Sep 9, 2009

Do as I say not as I do


LANSING -- If you were in the Senate gallery for the last two sessions of the Michigan Senate on Aug. 27 and Wednesday, you got to see another example of Senate Republicans calling out Democrats for something they routinely do.

At the end of each session, usually, Senators are allowed to make a statement on any subject they want. Sen. Glenn Anderson, D-Westland, chose to reply to an accusation Sen. Nancy Cassis, R-Novi, made against him on the last session day on Aug. 27. But Majority Floor Leader Alan Cropsey, R-DeWitt, objected and stopped Anderson from talking about Cassis.

He then made a motion to deny Anderson’s constitutional right to have his remarks printed in the Senate Journal. After a brief recess to dig into the Senate rule book, Anderson was denied that right by a vote of 18-16, along party lines.

“Our rules say that we are not to speak inappropriately or to question another Senator’s motives,” Cropsey said.

The chain of events was set off when Senate Democrats tried to discharge House Bill 4922 from committee that expands the tax credits that can be given to new projects that create jobs under the Michigan Economic Growth Authority (MEGA), like the energy park planned for the closed Ford Wixom plant, on Aug. 27. The discharge was defeated, mostly along party lines.

Cassis, chair of the Finance Committee, saw that as an opportunity to move her bills, Senate Bills 773-774, that would require the Michigan Economic Development Authority (MEDC) to make stricter reporting on the MEGA tax credits. She introduced them just the day before, and then she accused the Senate Democrats of breaking a deal they had never heard about.

“Earlier in our session today, my good Democratic colleagues attempted to break a deal and discharge House Bill No. 4922 which sits in the Senate Finance Committee,” Cassis said on Aug. 27 on the Senate floor during statements. “Interestingly, this bill came over to the Senate as a House Democrat bill simply expanding MEGA credits without any accountability.”

Most Senate Democrats had seen her bills just that day.

“There may have been some agreement between MEGA and the Senator, there has been no agreement between any of us and the Senator that we attempted to break any deal.” said Sen. Deb Cherry, D-Burton. “While I may understand her deal which she has made with somebody else, I resent the fact that I’m being told that I broke my word when my word was never a part of this.”

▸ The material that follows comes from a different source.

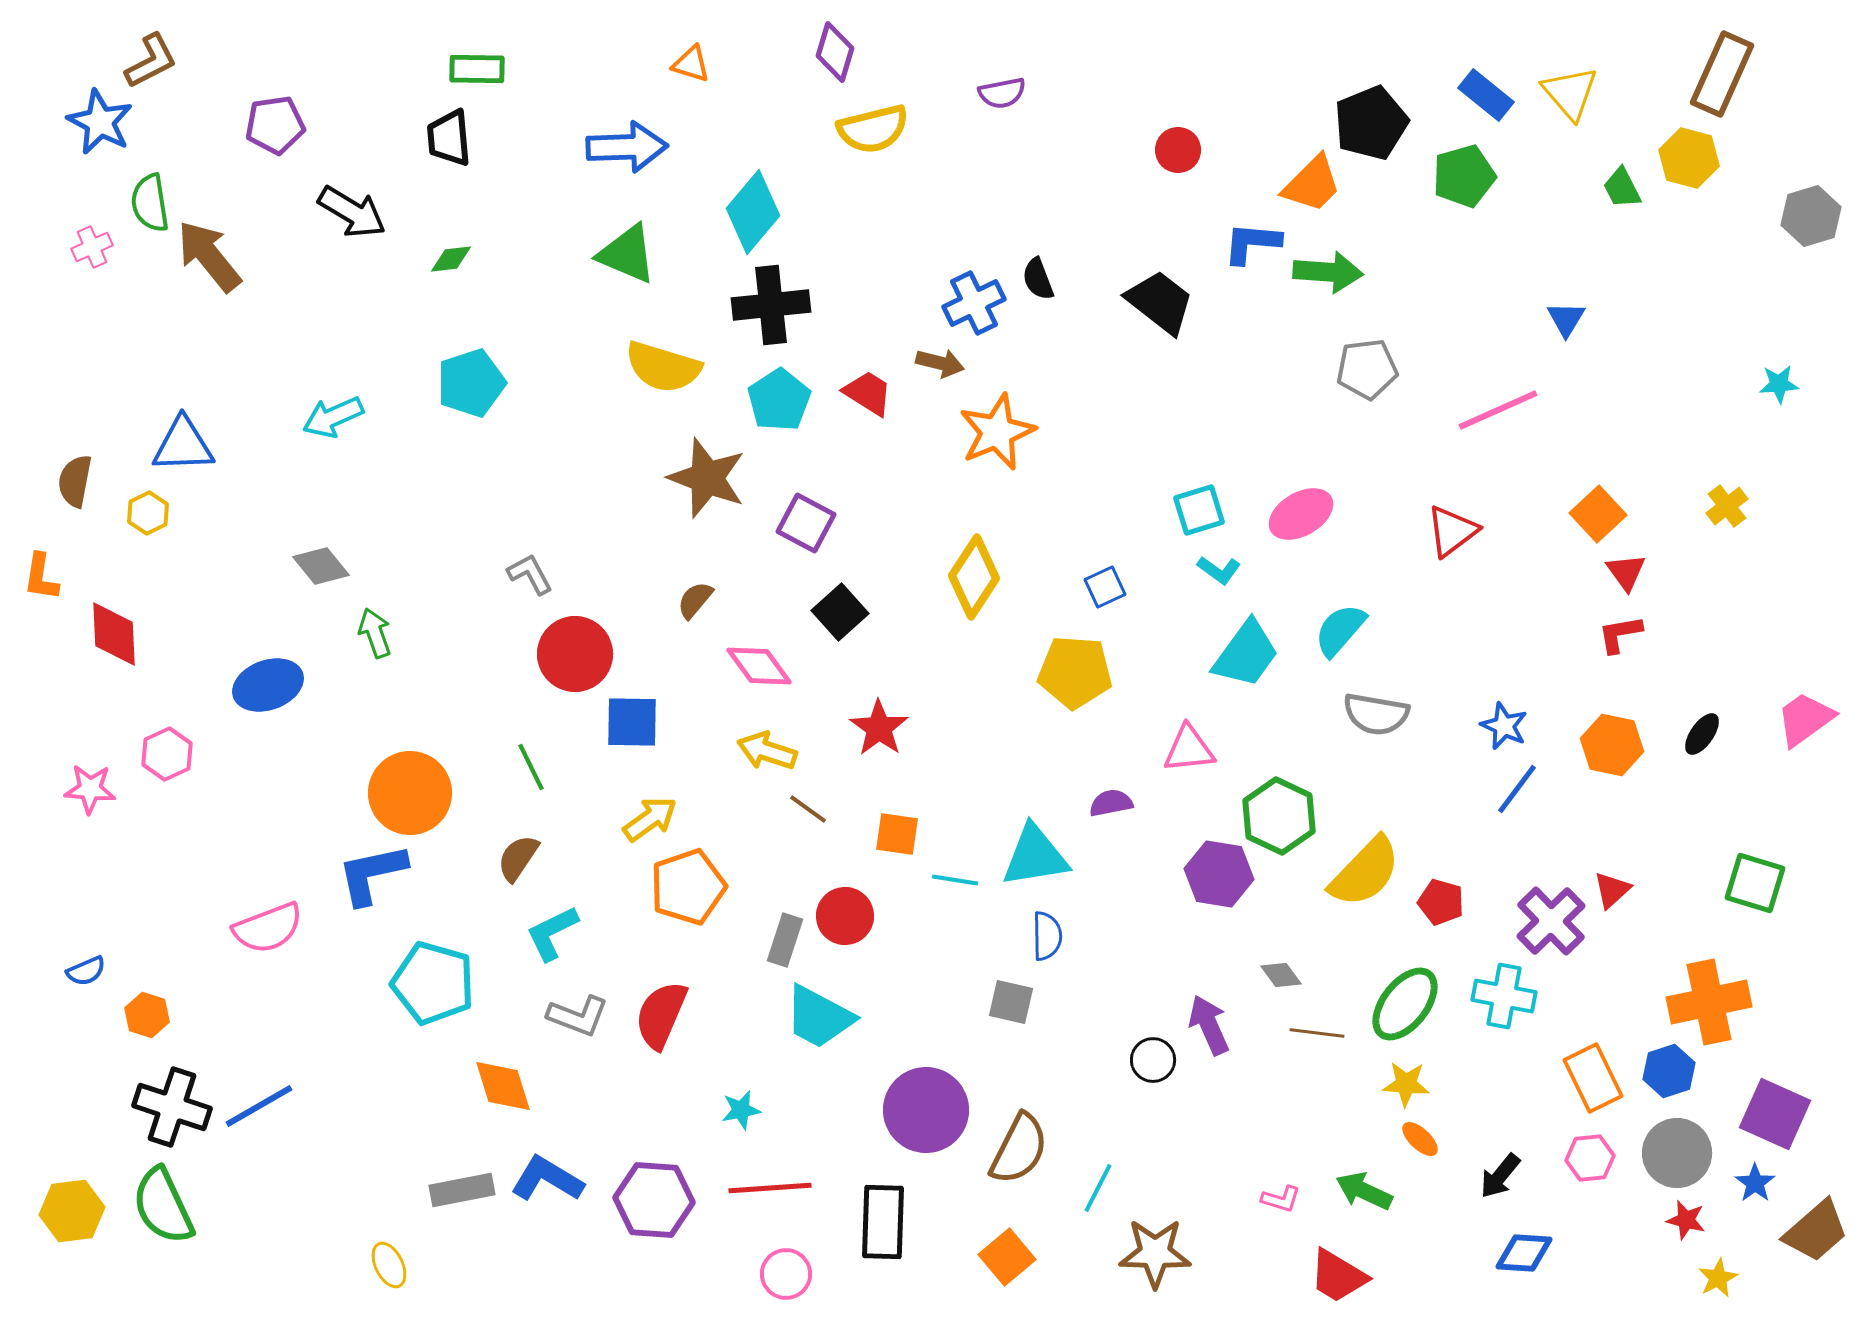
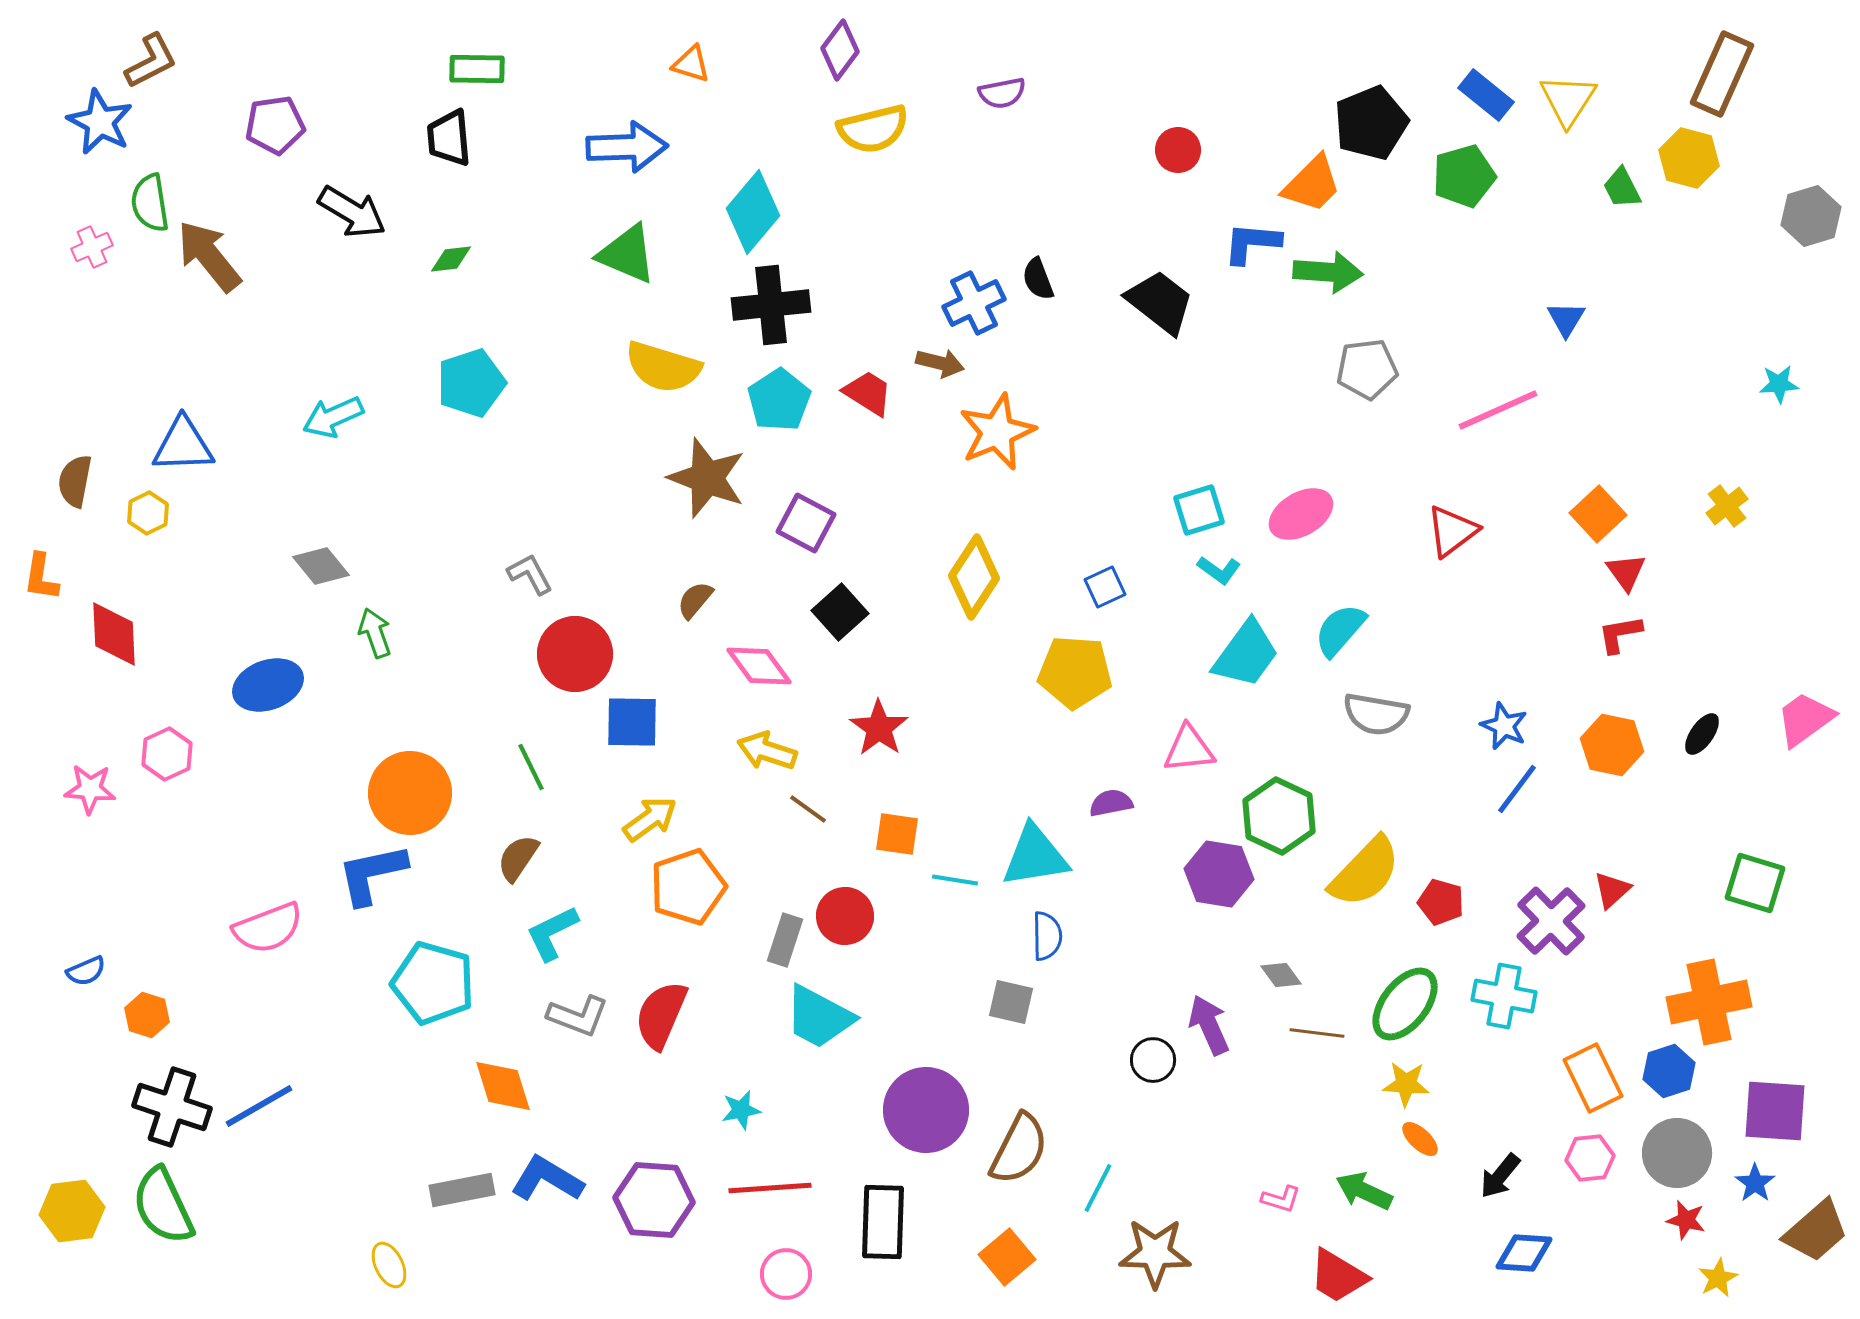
purple diamond at (835, 52): moved 5 px right, 2 px up; rotated 20 degrees clockwise
yellow triangle at (1570, 93): moved 2 px left, 7 px down; rotated 14 degrees clockwise
purple square at (1775, 1114): moved 3 px up; rotated 20 degrees counterclockwise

Cassis also launched an unprovoked attack against Anderson during the same statement, but he had already left the Senate floor and was not able to respond until two weeks later on Wednesday. No one challenged Cassis, and her attack was allowed to be printed in the journal.

“So I have one important question for the good Senator representing Livonia, who supported the discharge today,” Cassis said on Aug. 27. “Senator, where were you when Quicken Loans got almost $50 million in MEGA credits to locate in Livonia and then leave this fair city for Detroit and gain another $42 million in credits.
“Where was your voice then,” she said. “Why didn’t you stand up for your hometown Livonia, losing jobs, losing important revenue? It took a Senator from across 8 Mile Road, a neighbor from Novi, to do so.”

Quicken loans, the nation's largest online retail mortgage lender with a model spanning the entire country, was looking to expand, and they already had locations in Cleveland and Arizona they could expanded to. In fact, co-founder Dan Gilbert is the majority owner of the Cleveland Cavaliers, and he could have moved the headquarters there.

Wednesday was Anderson’s first opportunity to respond to Cassis’s attack.

“The Senator from Novi used the opportunity to launch another diatribe on how members from our side had broken a deal that no one seems to know anything about,” Anderson said. “Everyone here knows what that is really all about: a feeble attempt to divert attention from using her position as the chair of the Finance Committee to block action on legislation that will bring thousands of jobs to the state in order to get a bill moved that has her name on it.”